Quick Start¶
We use the NYUv2 dataset [1] as an example to show how to use LibMTL. More details and results are provided here.
Download Dataset¶
The NYUv2 dataset we used is pre-processed by mtan. You can download this dataset here. The directory structure is as follows:
*/nyuv2/
├── train
│ ├── depth
│ ├── image
│ ├── label
│ └── normal
└── val
├── depth
├── image
├── label
└── normal
The NYUv2 dataset is a MTL benchmark dataset, which includes three tasks: 13-class semantic segmentation, depth estimation, and surface normal prediction. image contains the input images and label, depth, normal contains the labels for three tasks, respectively. We train the MTL model with the data in train and evaluate on val.
Run a Model¶
The complete training code for the NYUv2 dataset is provided in examples/nyu. The file train_nyu.py is the main file for training on the NYUv2 dataset.

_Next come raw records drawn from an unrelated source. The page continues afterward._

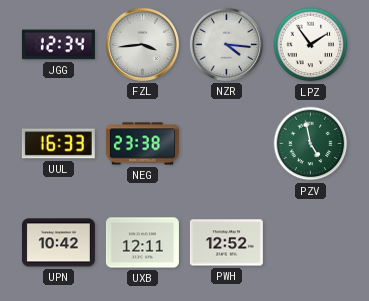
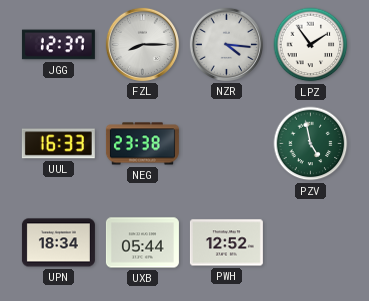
JGG: 12:34 -> 12:37
FZL: 3:44 -> 8:15
UPN: 10:42 -> 18:34
UXB: 12:11 -> 05:44
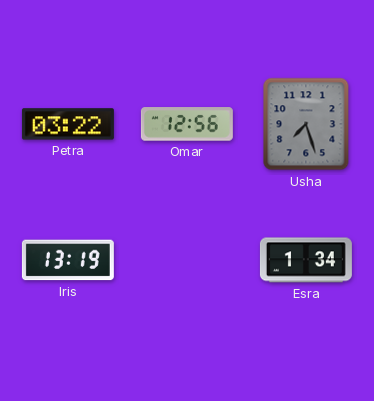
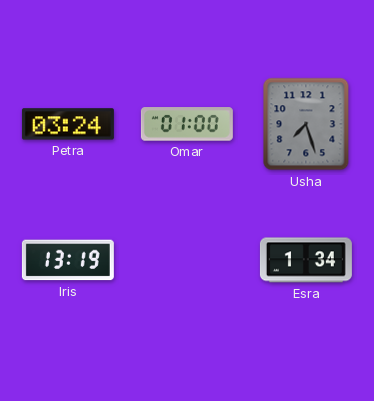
Petra: 03:22 -> 03:24
Omar: 12:56 -> 01:00
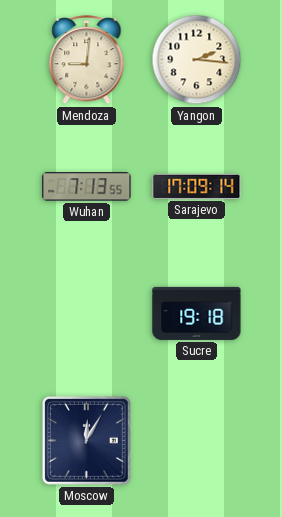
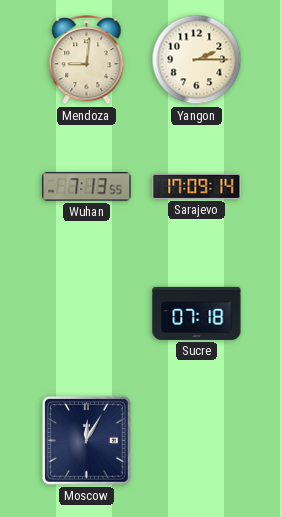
Yangon: 2:16 -> 2:15
Sucre: 19:18 -> 07:18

You can find the command-line arguments by running the following command.
python main.py -h
For instance, running the following command will train a MTL model with LibMTL.weighting.EW and LibMTL.architecture.HPS on NYUv2 dataset.

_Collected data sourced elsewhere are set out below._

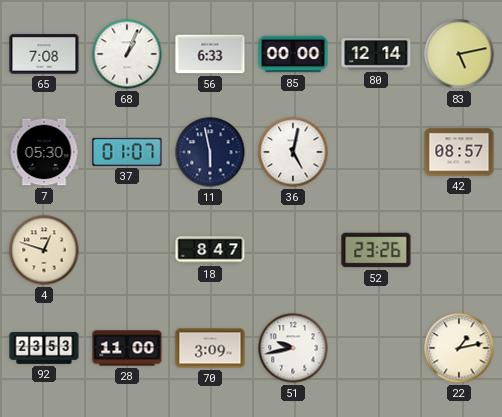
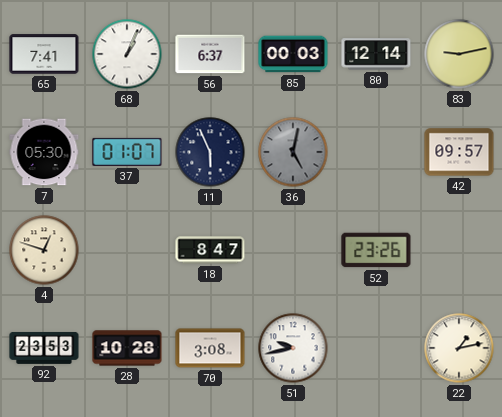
65: 7:08 -> 7:41
56: 6:33 -> 6:37
85: 00:00 -> 00:03
83: 5:13 -> 9:13
11: 5:58 -> 5:56
36 dial: white -> grey
42: 08:57 -> 09:57
28: 11:00 -> 10:28
70: 3:09 -> 3:08
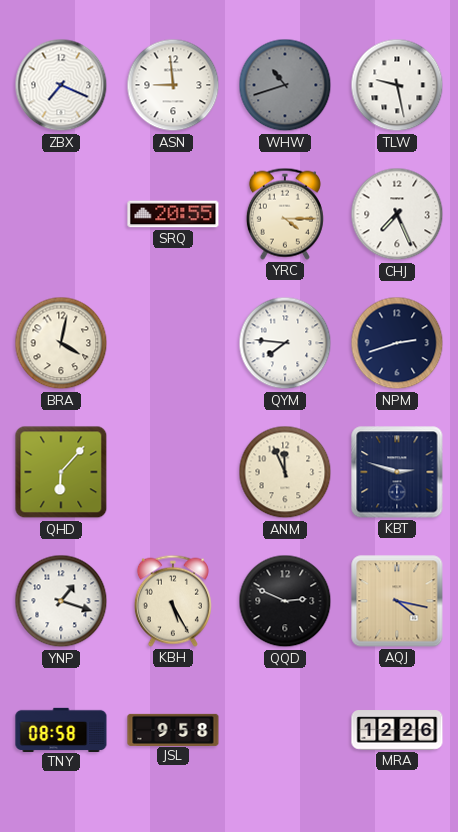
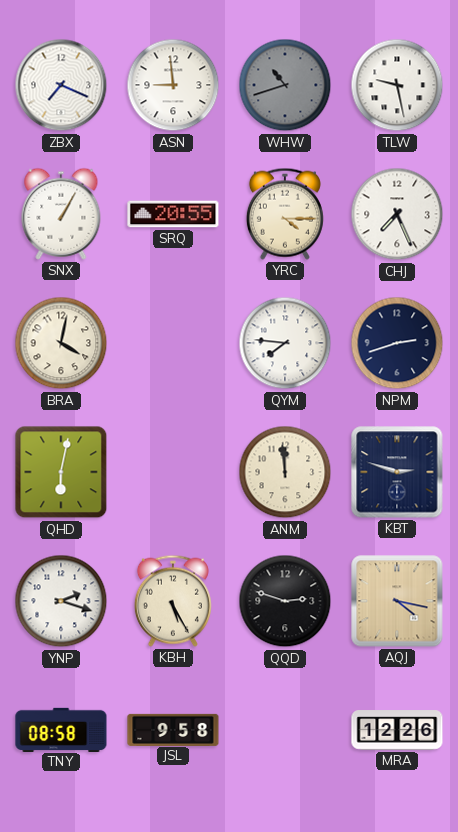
SNX: none -> 1:05
QHD: 6:07 -> 6:02
ANM: 11:56 -> 11:59
YNP: 1:18 -> 2:18
QQD: 2:49 -> 2:48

python main.py --weighting EW --arch HPS --dataset_path /path/to/nyuv2 --gpu_id 0 --scheduler step
If everything works fine, you will see the following outputs which includes the training configurations and the number of model parameters.

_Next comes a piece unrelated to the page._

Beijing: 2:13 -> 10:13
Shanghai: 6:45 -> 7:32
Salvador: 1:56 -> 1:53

========================================
General Configuration:
Wighting: EW
Architecture: HPS
Rep_Grad: False
Multi_Input: False
Seed: 0
Device: cuda:0
Optimizer Configuration:
optim: adam
lr: 0.0001
weight_decay: 1e-05
Scheduler Configuration:
scheduler: step
step_size: 100
gamma: 0.5
========================================
Total Params: 71888721
Trainable Params: 71888721
Non-trainable Params: 0
========================================
Next, the results will be printed in following format.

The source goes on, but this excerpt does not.